A ses quinze ans, pour le récompenser de ses très bons résultats, ses parents décident de partir en voyage durant l'été. Un voyage en Australie, si c'est pas la grande classe ça? Inutile de dire combien il était ravi. C'était un bon moyen de se relaxer avant d'entrer dans les études supérieures. Un bel avenir s'offrait à lui, il s'imaginait professeur de littérature ou d'art, peut être d'histoire? Un truc dans le genre, il hésitait. Le voyage en Australie durait deux semaines, partagées entre la farniente et les découvertes. Il était réellement ravi de tout ça. Et le jour ou ses parents eurent envie de prendre l'hélicoptère pour survoler le désert, ce fut le pompon. C'est tous excités qu'ils prirent part à ce vol.

Ils n'avaient juste pas prévu l'incident technique qui allait survenir.

Au bout d'un moment alors qu'ils étaient au milieu de nulle part, le pilote les prévint d'attacher leurs ceintures, devant atterrir en urgence. Affolés et ne comprenant pas ce qui se passait, ils s'exécutèrent, et sentaient que l'hélicoptère piquait dangereusement du nez. De ce passage, Castiel se souvient uniquement d'une sensation de chute libre, de sa mère qui priait, de son père qui leur tenaient les mains, du bruit de l'hélico, et d'un grand choc.

Puis le vide.

Lorsqu'il avait reprit conscience, il ne savait combien de temps après, il réalisa qu'il avait un gros mal de crâne. Il avait relevé sa main à son visage : du sang coulait. Pas abondamment, mais assez pour lui dire qu'il avait été blessé. Il pouvait bouger son corps entier, ce malgré des douleurs affreuses dans tous ses membres. Enfin il osa ouvrir des yeux malgré la peur de ce qu'il pourrait voir. Il vit alors ses parents face à lui, la tête penchée, les yeux clos. Défaisant sa ceinture avec peine, il s'était approché d'eux, et les avaient secoués dans une vaine tentative de les faire revenir à eux. Il réalisa qu'ils étaient bel et bien morts. La douleur physique et mentale était trop forte pour pleurer. L'instinct de survie prenant le dessus, il s'était dirigé vers la cabine du pilote, mort également, pour chercher à appeler du secours. Il ignorait comment tout ça fonctionnait. Il chercha machinalement un truc servant à parler et prit ce qui y ressemblait le plus et bidouilla un peu la radio cherchant à capter quelque chose, ce à bout de forces. La suite il ne s'en rappela pas trop, il avait dû s'évanouir. Quoiqu'il en soit, il s'était vaguement réveillé et avait entendu des gens autour de lui, des personnes le soulever, le transporter, puis plus rien. Lorsqu'il se réveilla vraiment, il était dans uns chambre d'hôpital. Il y avait une infirmière très gentille à son chevet et une autre personne, une psy. Celle ci cru bon de lui dire que ses parents étaient morts. Ça il le savait merci, il les avaient vus. Elle voulait l'aider à surmonter cette épreuve savoir comment il se sentait. Il l'ignorait. Tout ce qu'il savait était qu'il avait perdu ses parents d'un coup et qu'il ne les reverra jamais. Le séjour en Australie fut alors écourté naturellement.

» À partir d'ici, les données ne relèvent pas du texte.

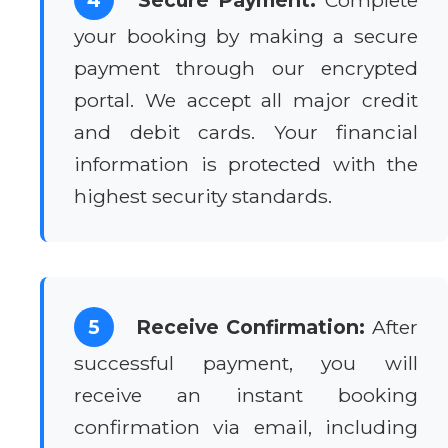
your booking by making a secure
payment through our encrypted
portal. We accept all major credit
and debit cards. Your financial
information is protected with the
highest security standards.
5
Receive Confirmation:
After
successful payment, you will
receive an instant booking
confirmation via email, including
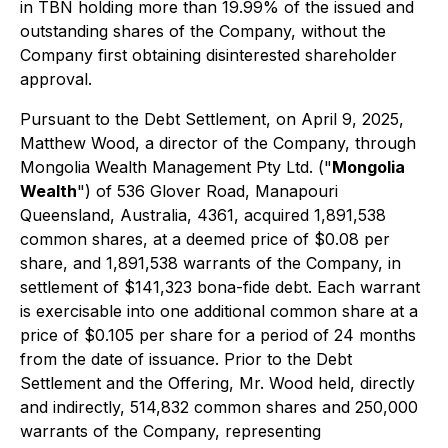
in TBN holding more than 19.99% of the issued and
outstanding shares of the Company, without the
Company first obtaining disinterested shareholder
approval.
Pursuant to the Debt Settlement, on April 9, 2025,
Matthew Wood, a director of the Company, through
Mongolia Wealth Management Pty Ltd. ("
Mongolia
Wealth
") of 536 Glover Road, Manapouri
Queensland, Australia, 4361, acquired 1,891,538
common shares, at a deemed price of $0.08 per
share, and 1,891,538 warrants of the Company, in
settlement of $141,323
bona-fide
debt. Each warrant
is exercisable into one additional common share at a
price of $0.105 per share for a period of 24 months
from the date of issuance. Prior to the Debt
Settlement and the Offering, Mr. Wood held, directly
and indirectly, 514,832 common shares and 250,000
warrants of the Company, representing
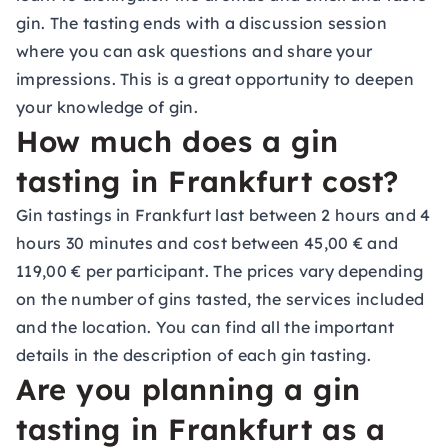
gin. The tasting ends with a discussion session
where you can ask questions and share your
impressions. This is a great opportunity to deepen
your knowledge of gin.
How much does a gin
tasting in Frankfurt cost?
Gin tastings in Frankfurt last between 2 hours and 4
hours 30 minutes and cost between 45,00 € and
119,00 € per participant. The prices vary depending
on the number of gins tasted, the services included
and the location. You can find all the important
details in the description of each gin tasting.
Are you planning a gin
tasting in Frankfurt as a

Pendant la courte période entre la mort et l'enterrement de ses parents, Castiel s'était plongé dans une sorte de mutisme. Sa marraine qui l'avait pris en charge ne réussit pas à lui soutirer un mot. La psy tenta également, mais rien à faire, il parlera lorsqu'il en aura envie. C'était sa manière à lui de porter le deuil, de tenter de se remettre du choc. De la perte. Il ne faisait rien de se journées. Il était cloîtré dans sa nouvelle chambre, et son cousin non plus ne réussit pas à lui remonter le moral. Il semblait être comme une coquille vide. Ses yeux n'étaient pas inexpressifs pour autant. Ils trahissaient son grand chagrin. Heureusement pour lui et ses cordes vocales cette période de mutisme ne dura pas longtemps. C'est une fois ses parents enterrés qu'il se réveilla. Qu'il prit conscience de mille et une choses en un coup, comme une claque. Que la vie était trop courte et fugace pour ne pas en profiter. Alors en quittant le cimetière, il se rendit à l'église une dernière fois et dans une prière silencieuse adressée à ses parents, il leur dit qu'il allait vivre sa vie pleinement. Et qu'ils lui pardonnent si ça ne leur plairaient pas. Il ne voulait pas mourir avant d'avoir fait tout ce qu'il voulait faire. Il savait qu'il avait eu de la chance ce jour la dans l'hélicoptère et qu'il aurait pu aussi y rester. Mais il était vivant et il allait vivre. Le soir même, il reprit la parole et remercia sa marraine et son oncle pour l'avoir accueillis chez eux. Le lendemain, il alla à son cours de karaté, bien décidé à ne pas se laisser aller dans le chagrin. Alors lorsqu'il vit James, ce beau blond au torse nu, les muscles saillants …. il se décida à ne plus hésiter et à se lancer, quitte à recevoir le pire râteau de sa vie. Profitant qu'ils étaient seuls, il s'était approché de lui pour lui rouler la pelle de sa vie. Non il ne fut pas repoussé. Au contraire, il découvrit les joies de la chair avec lui dans les douches juste après ce. Il voulait vivre, alors, il vivra. Il développa une passion particulière pour l'Art lorsque sa petite amie de l'époque l'entraîna à la National Gallery. Il y avait beau avoir un monde fou, des enfants dans tous les coins, des touristes de partout, ce moment fut pour lui magique. Certes il était déjà entré dans un musée, ils sont gratuits à Londres. Mais ce jour ci fut particulier sans qu'il ne sache pourquoi. Après ce il s'était décidé à faire des études d'Art, sans savoir pour quoi faire ensuite.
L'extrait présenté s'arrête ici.